Clara Dorothy Bewick Colby (1846-1916) was born in Cheltenham,
Gloucestershire, England, and died in Palo Alto, California. She was an internationally
known suffragist leader, newspaper editor, and lecturer. Colby's family emigrated to
Windsor, Wisconsin, in 1854. She entered the University of Wisconsin in 1865 and was the
1869 class valedictorian in the first class of women graduated from the school. She was
then hired as an instructor of history and Latin there but left soon after over a
dispute concerning gender pay equity. In 1872, she married Leonard Wright Colby, an
American Civil War general, and moved to Beatrice, Nebraska, where she established
Beatrice's free public library in 1873. In 1878, she invited suffragists Elizabeth Cady
Stanton and Susan B. Anthony to lecture in Beatrice. Colby then began traveling as a
national women's suffrage speaker. In 1881, she was one of the organizers of the Women's
State Suffrage Association in Nebraska and served as its president from 1885 to 1898. In
1883, she became the editor and publisher of the
Woman's
Tribune, a national suffrage newspaper that was the official publication of
the National Woman Suffrage Association from 1886 to 1889. In 1889, Colby received the
first press correspondent's pass issued to a woman to cover the Spanish- American War.
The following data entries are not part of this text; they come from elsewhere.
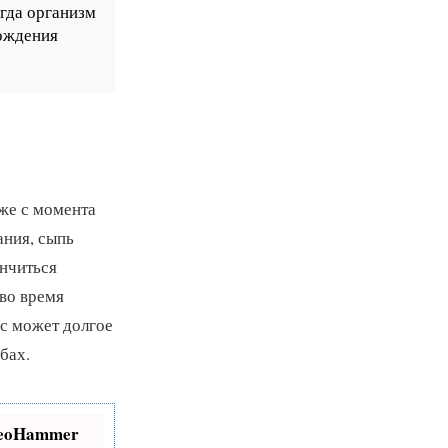
огда организм
хождения
же с момента
ания, сыпь
ончиться
 во время
с может долгое
бах.
SeoHammer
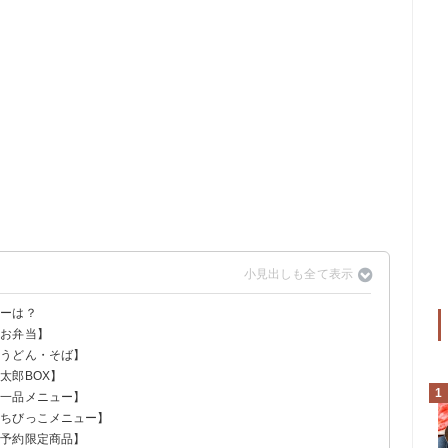
ューは？
【お弁当】
【うどん・そば】
太郎BOX】
1
【一品メニュー】
【ちびっこメニュー】
【予約限定商品】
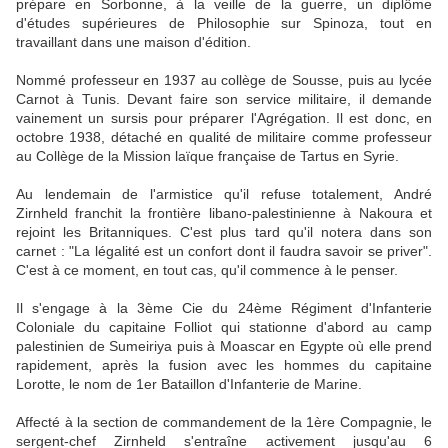
prépare en Sorbonne, à la veille de la guerre, un diplôme
d'études supérieures de Philosophie sur Spinoza, tout en
travaillant dans une maison d'édition.
Nommé professeur en 1937 au collège de Sousse, puis au lycée
Carnot à Tunis. Devant faire son service militaire, il demande
vainement un sursis pour préparer l'Agrégation. Il est donc, en
octobre 1938, détaché en qualité de militaire comme professeur
au Collège de la Mission laïque française de Tartus en Syrie.
Au lendemain de l'armistice qu'il refuse totalement, André
Zirnheld franchit la frontière libano-palestinienne à Nakoura et
rejoint les Britanniques. C'est plus tard qu'il notera dans son
carnet : "La légalité est un confort dont il faudra savoir se priver".
C'est à ce moment, en tout cas, qu'il commence à le penser.
Il s'engage à la 3ème Cie du 24ème Régiment d'Infanterie
Coloniale du capitaine Folliot qui stationne d'abord au camp
palestinien de Sumeiriya puis à Moascar en Egypte où elle prend
rapidement, après la fusion avec les hommes du capitaine
Lorotte, le nom de 1er Bataillon d'Infanterie de Marine.
Affecté à la section de commandement de la 1ère Compagnie, le
sergent-chef Zirnheld s'entraîne activement jusqu'au 6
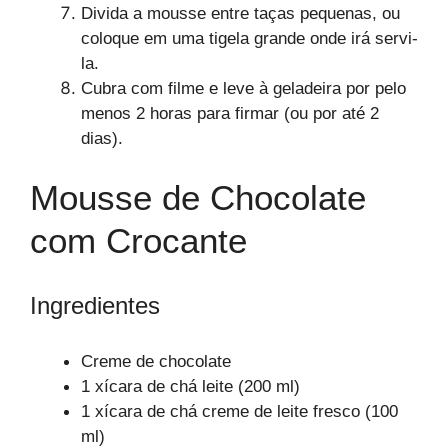
Divida a mousse entre taças pequenas, ou
coloque em uma tigela grande onde irá servi-
la.
Cubra com filme e leve à geladeira por pelo
menos 2 horas para firmar (ou por até 2
dias).
Mousse de Chocolate
com Crocante
Ingredientes
Creme de chocolate
1 xícara de chá leite (200 ml)
1 xícara de chá creme de leite fresco (100
ml)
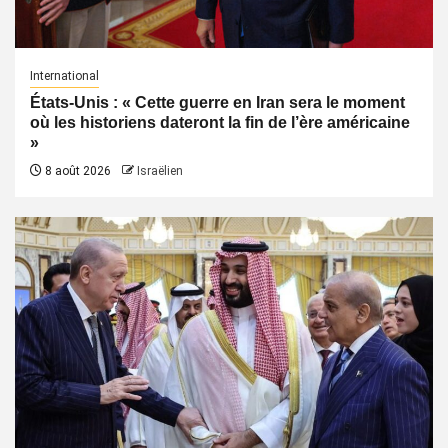
International
États-Unis : « Cette guerre en Iran sera le moment
où les historiens dateront la fin de l’ère américaine
»
8 août 2026
Israëlien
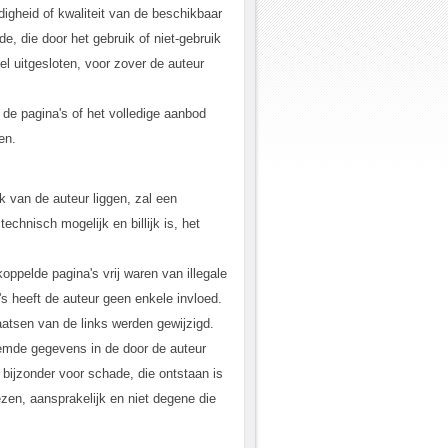
digheid of kwaliteit van de beschikbaar
e, die door het gebruik of niet-gebruik
el uitgesloten, voor zover de auteur
n de pagina's of het volledige aanbod
en.
ik van de auteur liggen, zal een
chnisch mogelijk en billijk is, het
oppelde pagina's vrij waren van illegale
s heeft de auteur geen enkele invloed.
laatsen van de links werden gewijzigd.
reemde gegevens in de door de auteur
 bijzonder voor schade, die ontstaan is
ezen, aansprakelijk en niet degene die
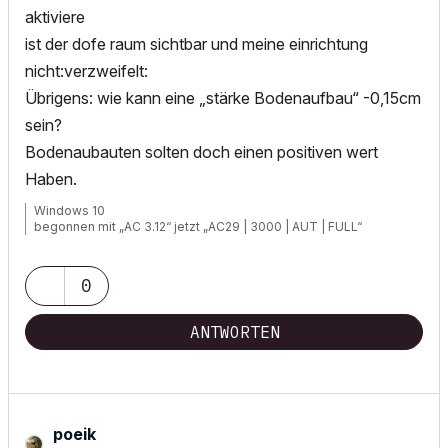
aktiviere
ist der dofe raum sichtbar und meine einrichtung
nicht:verzweifelt:
Übrigens: wie kann eine „stärke Bodenaufbau“ -0,15cm
sein?
Bodenaubauten solten doch einen positiven wert
Haben.
Windows 10
begonnen mit „AC 3.12“ jetzt „AC29 | 3000 | AUT | FULL“
0
ANTWORTEN
poeik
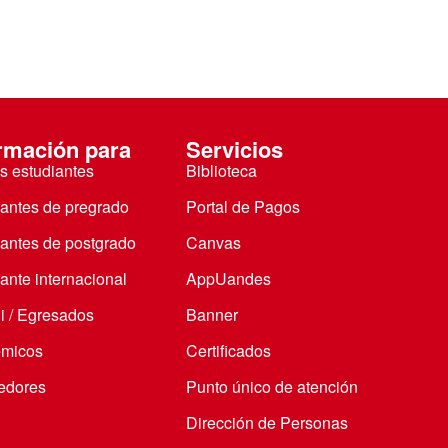
rmación para
Servicios
s estudiantes
Biblioteca
iantes de pregrado
Portal de Pagos
iantes de postgrado
Canvas
ante internacional
AppUandes
i / Egresados
Banner
micos
Certificados
edores
Punto único de atención
Dirección de Personas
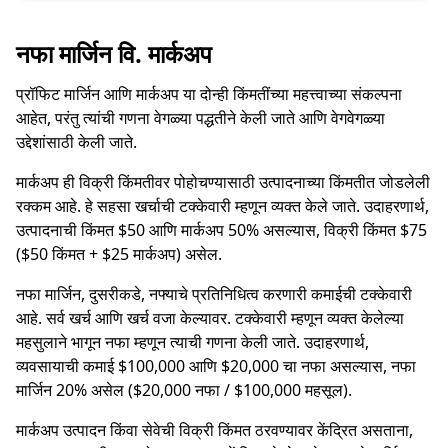
नफा मार्जिन वि. मार्कअप
प्रॉफिट मार्जिन आणि मार्कअप या दोन्ही किंमतींच्या महत्त्वाच्या संकल्पना
आहेत, परंतु त्यांची गणना वेगळ्या पद्धतीने केली जाते आणि वेगवेगळ्या
उद्देशांसाठी केली जाते.
मार्कअप ही विक्री किंमतीवर पोहोचण्यासाठी उत्पादनाच्या किंमतीत जोडलेली
रक्कम आहे. हे सहसा खर्चाची टक्केवारी म्हणून व्यक्त केले जाते. उदाहरणार्थ,
उत्पादनाची किंमत $50 आणि मार्कअप 50% असल्यास, विक्री किंमत $75
($50 किंमत + $25 मार्कअप) असेल.
नफा मार्जिन, दुसरीकडे, नफ्याचे प्रतिनिधित्व करणारी कमाईची टक्केवारी
आहे. सर्व खर्च आणि खर्च वजा केल्यावर. टक्केवारी म्‍हणून व्‍यक्‍त केलेल्‍या
महसुलाने भागून नफा म्‍हणून त्याची गणना केली जाते. उदाहरणार्थ,
व्यवसायाची कमाई $100,000 आणि $20,000 चा नफा असल्यास, नफा
मार्जिन 20% असेल ($20,000 नफा / $100,000 महसूल).
मार्कअप उत्पादन किंवा सेवेची विक्री किंमत ठरवण्यावर केंद्रित असताना,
She moved to Oregon in 1904, and the Colbys divorced in 1906. In the last years of her
life, Colby lectured in Britain and other European locations and served as a delegate to
the International Moral Education Congress (London, 1908); International Women Suffrage
Alliance (Amsterdam, 1908); International Races Congress (London, 1911); International
Woman Suffrage Convention (Budapest, 1913); and the International Peace Conference (The
Hague, 1913). She passed away four years before the passage of the 19th Amendment
establishing women's suffrage as law. Colby was a Congregationalist and also served an
honorary leadership role in the International New Thought Alliance.